Según consignó Diario El Pulso, la divisa abrió la sesión en $925 y tocó mínimos que no se veían en semanas. El analista de mercados de Capitaria, Diego Montalbetti, explicó que el mercado está a la espera de nuevos antecedentes económicos, especialmente las vacantes laborales JOLTS y los pedidos de fábrica en Estados Unidos, antes del informe oficial de empleo que se publicará esta semana.
“La atención de los inversionistas estará centrada en la publicación de las vacantes laborales JOLTS y los pedidos de fábrica en Estados Unidos. Estos indicadores entregarán nuevas señales sobre la fortaleza de la economía norteamericana y podrían modificar las expectativas respecto a una eventual decisión de tasas por parte de la Reserva Federal en septiembre”
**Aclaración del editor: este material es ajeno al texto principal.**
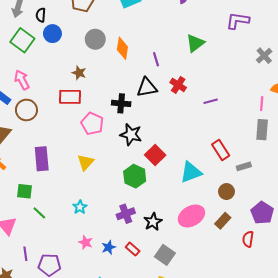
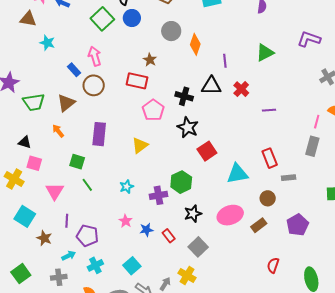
green hexagon: (135, 176) -> (181, 182), moved
purple cross: (126, 214) -> (158, 195), moved
red semicircle: (248, 239) -> (273, 265), moved

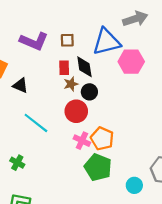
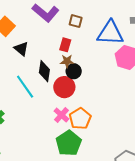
black diamond: (84, 67) -> (44, 71), moved
black circle: (89, 92) -> (74, 71), moved

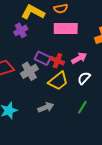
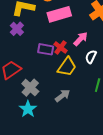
red cross: (57, 61) -> (61, 47), turned 32
gray cross: (29, 71) -> (30, 88), moved

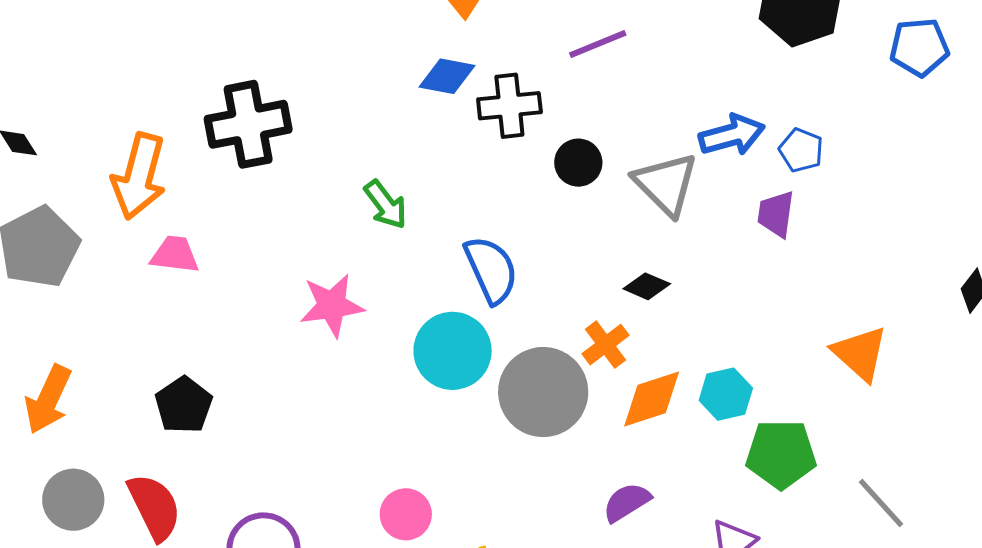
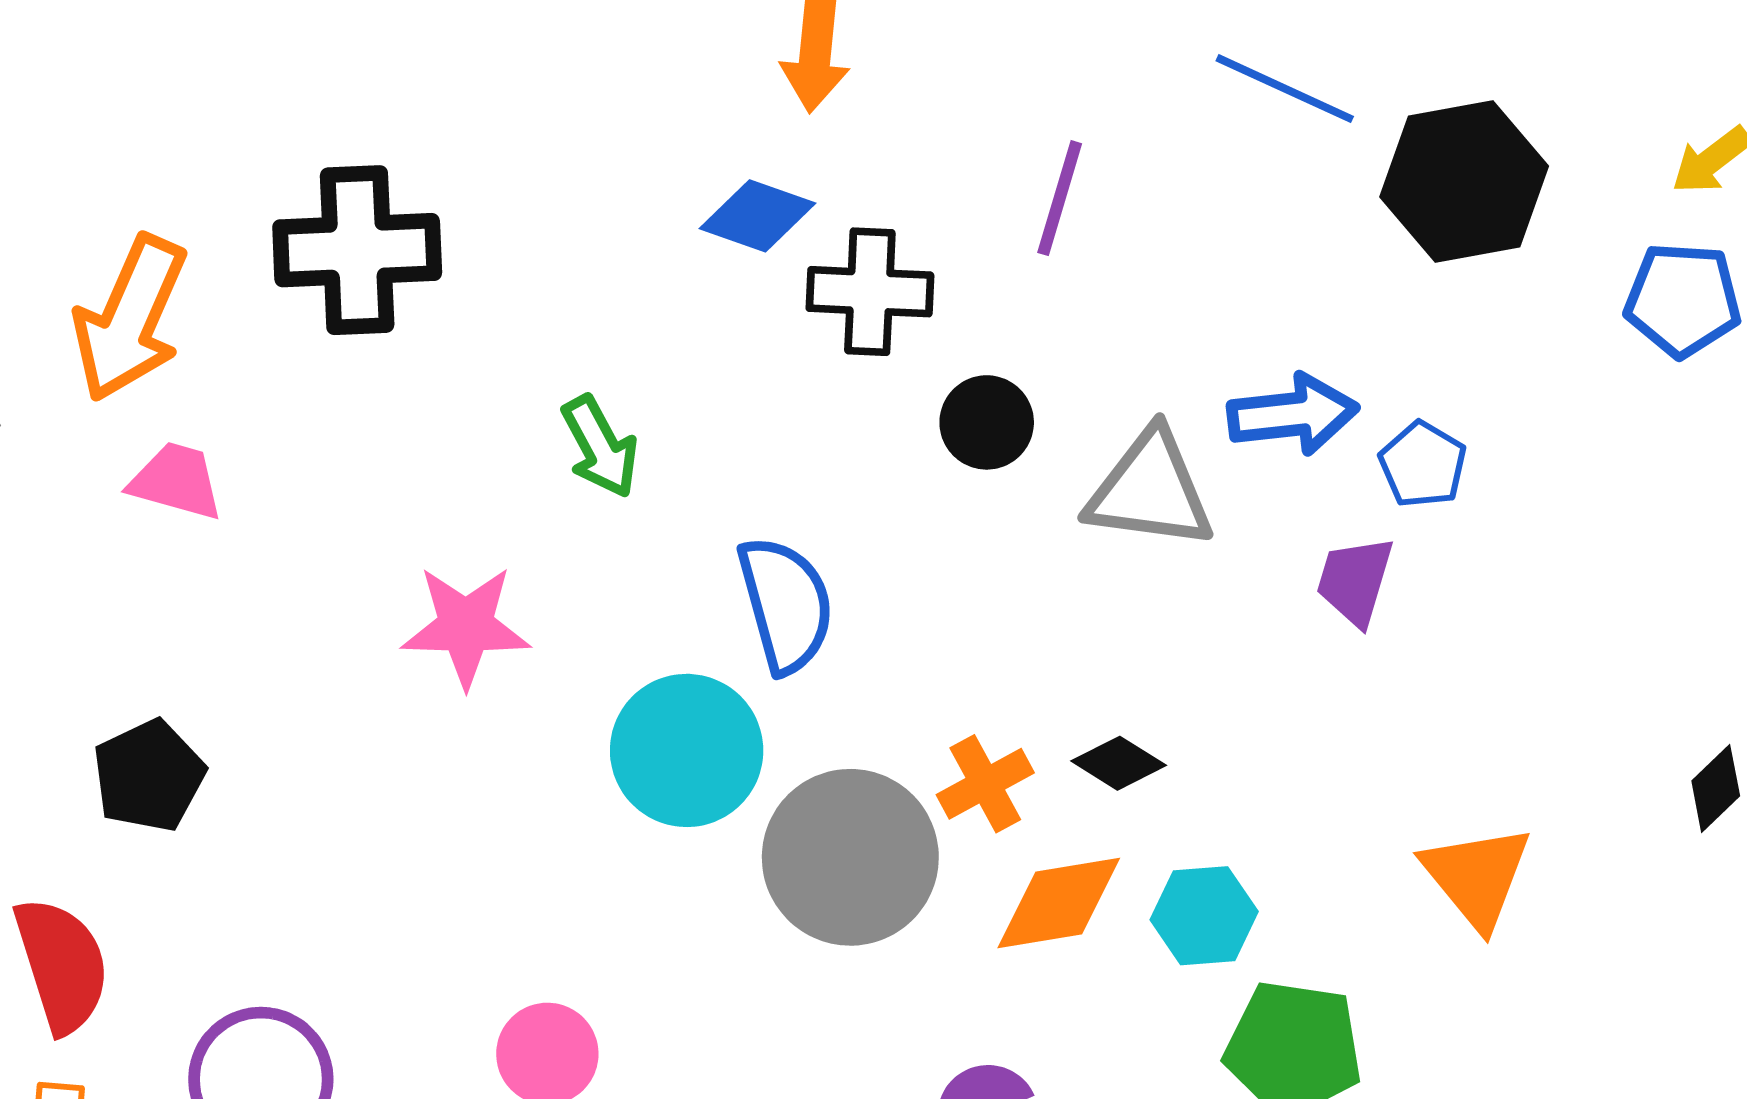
purple line: (598, 44) -> (1060, 198), turned -60
gray triangle: (666, 184) -> (1150, 490), turned -46
black diamond: (647, 286) -> (1119, 763), moved

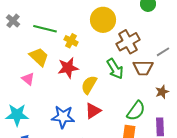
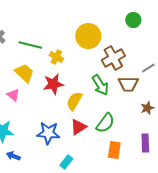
green semicircle: (136, 111) -> (105, 123), moved

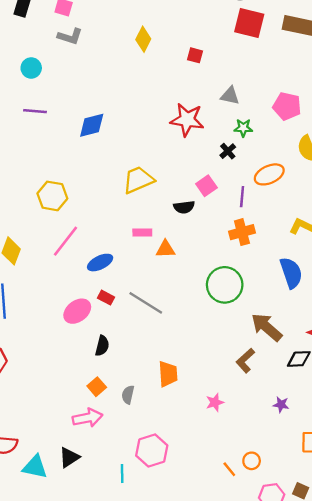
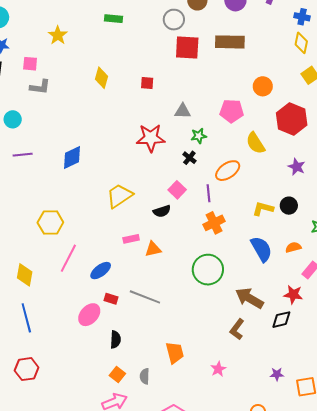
purple star: (281, 405) -> (277, 374), moved

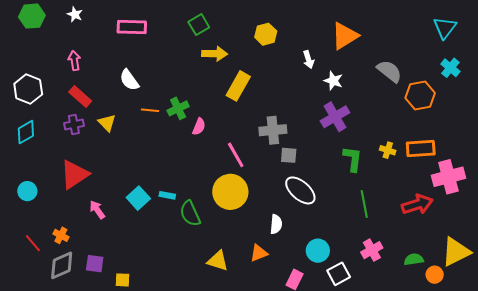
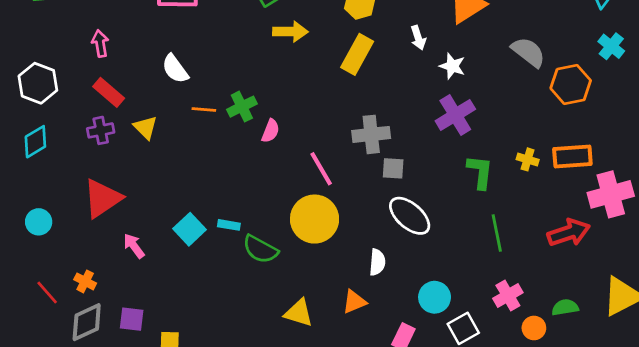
yellow rectangle: (238, 86) -> (357, 54), moved
green semicircle: (190, 213) -> (260, 249), turned -36
orange circle: (435, 275) -> (534, 328), moved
Montalbetti añadió que desde el análisis técnico, el USD/CLP continúa operando sobre una zona de soporte importante ubicada entre $918 y $920. Mientras ese nivel se mantenga, serían posibles episodios de estabilización o rebotes de corto plazo. Eso sí, aclaró que mientras el cobre siga sobre los US$6,60 por libra y el Dollar Index permanezca bajo la barrera de los 100 puntos, el sesgo predominante favorece un tipo de cambio relativamente contenido.
Otro factor que ayudó al peso chileno fue la menor presión geopolítica. Ignacio Mieres, head of research de XTB, señaló que autoridades estadounidenses indicaron que próximamente podría alcanzarse un acuerdo con Irán para normalizar el tránsito de petróleo, lo que moderó la incertidumbre internacional. También mencionó una menor expectativa de intervención para apoyar al yen japonés, escenario que benefició a las monedas emergentes y permitió la apreciación del peso.
“Mientras las tensiones geopolíticas continúen disminuyendo y se mantenga un entorno internacional más estable, esperamos que el mercado cambiario presente movimientos más acotados y que el peso chileno se mantenga en torno a $915 por dólar”, cerró Mieres.